Bryan Richardson
4811 SE Powell

Todai. Sushi. Koji. Sushi. Yuki, Saburo, Hama. SUSHI. Japanese restaurants are everywhere, but most of them are sushi bars, buffets, or at least tout sushi as the primary reason to go. Except for a few noodle shops--none of which have the feisty energy of those in Japan--there's not much out of the ordinary. (Even Olive Stick, the inspired yakitori restaurant on 82nd, is looong gone.)

Enter Kyo-Fu, a tiny place on Powell that serves up "okonomiyaki," a savory Japanese pancake loaded with meat and veggies, flipped on a grill, and slathered with a tangy, thick, coffee-dark sauce. Popular and even loyalty-inspiring in Japan, it's a delicacy generally unknown here in the States.

"Kyo" is short for Kyoto, chef Taizo Kohara's native city. The Kansai region of Japan, including Kyoto and Osaka, is famous for these traditional Japanese pancakes.

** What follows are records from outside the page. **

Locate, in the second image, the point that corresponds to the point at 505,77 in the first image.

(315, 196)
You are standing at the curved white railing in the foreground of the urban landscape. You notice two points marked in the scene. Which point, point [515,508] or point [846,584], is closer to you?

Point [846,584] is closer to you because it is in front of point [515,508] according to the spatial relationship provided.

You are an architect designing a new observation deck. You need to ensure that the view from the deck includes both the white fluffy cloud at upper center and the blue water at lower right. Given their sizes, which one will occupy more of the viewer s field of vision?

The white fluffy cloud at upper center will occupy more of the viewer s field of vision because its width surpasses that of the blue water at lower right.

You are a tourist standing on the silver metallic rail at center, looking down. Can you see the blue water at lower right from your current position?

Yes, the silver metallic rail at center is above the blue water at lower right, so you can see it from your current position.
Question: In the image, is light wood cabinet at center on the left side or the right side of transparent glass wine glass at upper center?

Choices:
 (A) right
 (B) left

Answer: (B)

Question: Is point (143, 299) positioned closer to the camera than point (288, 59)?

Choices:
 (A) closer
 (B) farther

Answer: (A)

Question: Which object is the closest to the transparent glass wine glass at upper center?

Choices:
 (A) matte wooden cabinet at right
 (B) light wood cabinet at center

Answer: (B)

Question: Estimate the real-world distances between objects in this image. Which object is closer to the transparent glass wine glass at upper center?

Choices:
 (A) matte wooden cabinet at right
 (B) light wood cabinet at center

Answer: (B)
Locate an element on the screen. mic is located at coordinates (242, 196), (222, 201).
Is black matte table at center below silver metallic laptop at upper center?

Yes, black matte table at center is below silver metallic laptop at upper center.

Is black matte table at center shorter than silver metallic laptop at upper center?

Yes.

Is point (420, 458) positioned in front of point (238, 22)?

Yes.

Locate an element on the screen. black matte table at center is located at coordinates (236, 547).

Many think that Osaka makes the gold standard for the dish, but Hiroshima has a version, too: stacked like lasagna, with layers of cabbage, noodles, and other goodies. Not to be outdone, Tokyo has monja, with a consistency closer to wet scrambled eggs. The Kyo-Fu restaurant, however, is strictly of the Kansai school.

As the menu itself will tell you, "okonomi" means "as you like." "Yaki" means "grill." Translation: concoct a special pancake of your own. The combinations are endless, but try a meat (anything but chicken works), a veggie, and shiso, a slightly pungent leaf that smells like mint and basil. At some okonomiyaki restaurants in Japan, you can mix and flip the mixture yourself on a tableside grill. For now, chef Taizo-san does it for you, working fluidly in the kitchen, like a hummingbird.

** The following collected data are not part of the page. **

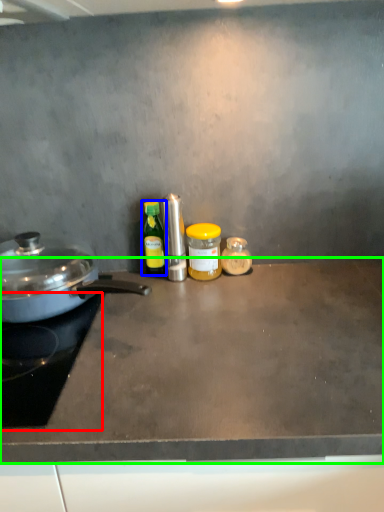 Question: Which is nearer to the gas stove (highlighted by a red box)? kitchen appliance (highlighted by a blue box) or countertop (highlighted by a green box).

Choices:
 (A) kitchen appliance
 (B) countertop

Answer: (B) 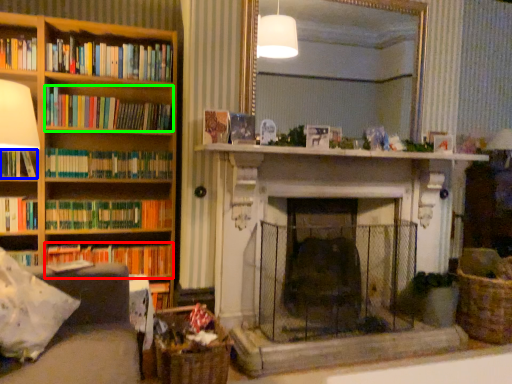 Question: Which is farther away from book (highlighted by a red box)? book (highlighted by a blue box) or book (highlighted by a green box)?

Choices:
 (A) book
 (B) book

Answer: (B) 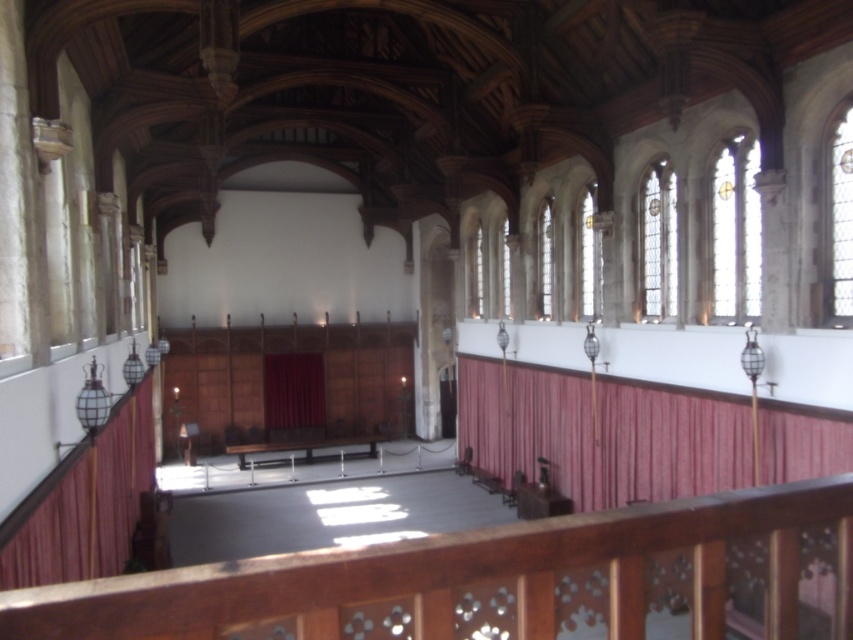 Question: Which object appears closest to the camera in this image?

Choices:
 (A) matte red curtain at left
 (B) velvet deep red curtain at center
 (C) velvet-like red curtain at center

Answer: (A)

Question: Can you confirm if matte red curtain at left is positioned below velvet deep red curtain at center?

Choices:
 (A) yes
 (B) no

Answer: (A)

Question: Is matte red curtain at left smaller than velvet deep red curtain at center?

Choices:
 (A) no
 (B) yes

Answer: (A)

Question: Which of these objects is positioned farthest from the velvet-like red curtain at center?

Choices:
 (A) matte red curtain at left
 (B) velvet deep red curtain at center

Answer: (A)

Question: Does matte red curtain at left have a greater width compared to velvet deep red curtain at center?

Choices:
 (A) yes
 (B) no

Answer: (A)

Question: Among these points, which one is nearest to the camera?

Choices:
 (A) (132, 432)
 (B) (308, 392)
 (C) (630, 401)

Answer: (C)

If you prefer to stick to the menu, try the pork okonomiyaki ($6.00), or, the barbecue beef and green onion ($7.50). Not a meat eater? Go with the cheese and mochi, filled with gooey discs of pounded rice cake ($6.75). Whatever you decide, here's the trick: ask the waitress for some "katsuobushi," dried flakes made from bonito fish. When sprinkled on top of the pancake, after a squeeze of mayo, these smoky, whisper-thin shavings are the perfect final accent. Miso soup with aburage (fried bean curd), and salad with sesame dressing come with your meal, along with hot tea.

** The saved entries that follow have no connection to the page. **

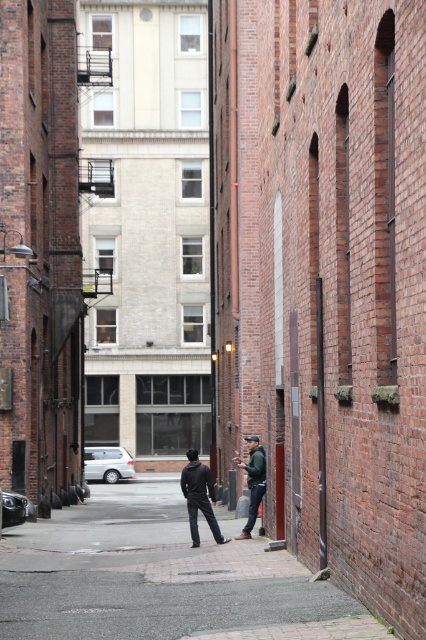 Can you confirm if black matte jacket at center is positioned to the right of green fabric jacket at center?

In fact, black matte jacket at center is to the left of green fabric jacket at center.

Between point (184, 481) and point (264, 456), which one is positioned in front?

Point (184, 481)

Where is `black matte jacket at center`? The height and width of the screenshot is (640, 426). black matte jacket at center is located at coordinates (198, 497).

Between point (178, 621) and point (241, 461), which one is positioned behind?

The point (241, 461) is more distant.

Is point (43, 552) more distant than point (252, 524)?

No, it is in front of (252, 524).

This screenshot has width=426, height=640. What are the coordinates of `dark gray asphalt at center` in the screenshot? It's located at (160, 577).

Does point (31, 524) lie in front of point (206, 486)?

No, (31, 524) is behind (206, 486).

Find the location of a particular element. The width and height of the screenshot is (426, 640). dark gray asphalt at center is located at coordinates (160, 577). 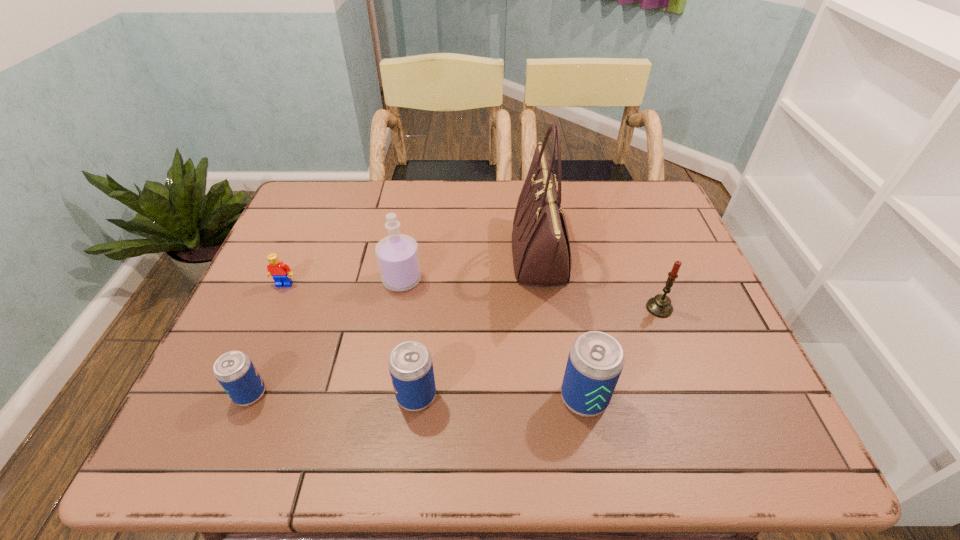 Locate an element on the screen. The width and height of the screenshot is (960, 540). free space located on the front-facing side of the tallest object is located at coordinates (391, 256).

Locate an element on the screen. The width and height of the screenshot is (960, 540). vacant area situated on the front-facing side of the tallest object is located at coordinates (442, 256).

Locate an element on the screen. The height and width of the screenshot is (540, 960). free space located 0.180m on the front-facing side of the tallest object is located at coordinates (445, 256).

I want to click on vacant space situated on the back of the rightmost object, so click(x=650, y=284).

The width and height of the screenshot is (960, 540). I want to click on vacant space situated 0.330m on the back of the second tallest object, so click(x=417, y=195).

I want to click on free region located on the front-facing side of the Lego, so click(x=264, y=332).

At what (x,y) coordinates should I click in order to perform the action: click on object at the far edge. Please return your answer as a coordinate pair (x, y). Looking at the image, I should click on (541, 252).

Locate an element on the screen. The image size is (960, 540). beer can that is at the left edge is located at coordinates (234, 370).

This screenshot has width=960, height=540. Find the location of `Lego at the left edge`. Lego at the left edge is located at coordinates (281, 273).

Locate an element on the screen. Image resolution: width=960 pixels, height=540 pixels. object at the right edge is located at coordinates (660, 306).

If you go to Kyo-Fu with a Mt. Fuji-sized appetite, an Asahi Super Dry beer and a few starters will calm your yelping stomach before your okonomiyaki arrives on its hot little skillet. Whereas the slices of kabocha (pumpkin) are over-grilled and bitter, the gyoza (pork dumplings) are doughy, warm and sweet. The edamame arrive hot and sprinkled with salt. During happy hour (5:00-7:30), a generous pile is half price ($1.50), as are select other appetizers. The gekikara sausages are good, hellishly spicy, and not so out of place.

Aside from a few Japanese posters, prints and a row of masks above the window, Kyo-Fu is sparsely decorated. No worries--it feels like a neighborhood rib joint. (Read: well-made, fill-your-belly food, and no pretension.)

Maybe someday, Mr. Kohara will try his hand at an authentic ramen shop. One can only hope.